• **SOURCE MATERIAL**
-- Opening Marker --

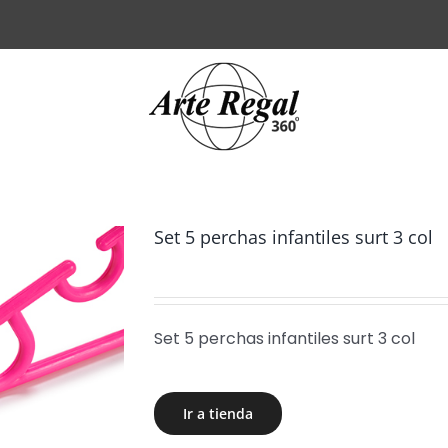
Set 5 perchas infantiles surt 3 col
Set 5 perchas infantiles surt 3 col
Ir a tienda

-- Closing Marker --

• **WHAT YOU HAVE TO DO**
Please print all the data above word for word. Pictures should not appear in the copy.

• **ANSWER SECTION**
Set 5 perchas infantiles surt 3 col
Set 5 perchas infantiles surt 3 col
Ir a tienda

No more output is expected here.